WORK INSTRUCTION: Your output should be the line with "o objetivo de" plus all following lines to the end of the records, exactly as written and nothing more.

Stored items
------------------------------------------------------------

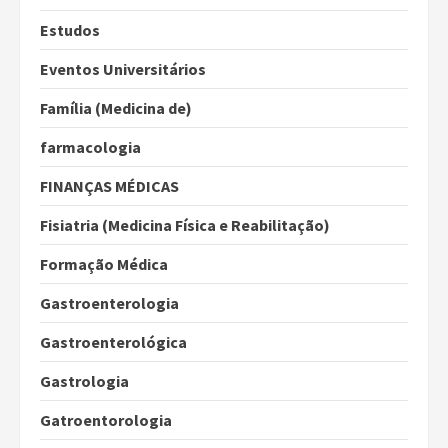
Estudos
Eventos Universitários
Família (Medicina de)
farmacologia
FINANÇAS MÉDICAS
Fisiatria (Medicina Física e Reabilitação)
Formação Médica
Gastroenterologia
Gastroenterológica
Gastrologia
Gatroentorologia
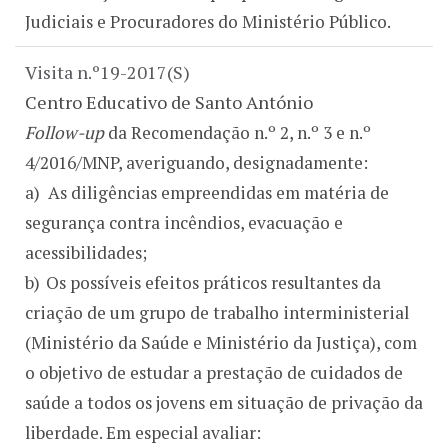
Judiciais e Procuradores do Ministério Público.
Visita n.º19-2017(S)
Centro Educativo de Santo António
Follow-up
da Recomendação n.º 2, n.º 3 e n.º
4/2016/MNP, averiguando, designadamente:
a)
As diligências empreendidas em matéria de
segurança contra incêndios, evacuação e
acessibilidades;
b)
Os possíveis efeitos práticos resultantes da
criação de um grupo de trabalho interministerial
(Ministério da Saúde e Ministério da Justiça), com
o objetivo de estudar a prestação de cuidados de
saúde a todos os jovens em situação de privação da
liberdade. Em especial avaliar:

------------------------------------------------------------

REPLY:
o objetivo de estudar a prestação de cuidados de
saúde a todos os jovens em situação de privação da
liberdade. Em especial avaliar:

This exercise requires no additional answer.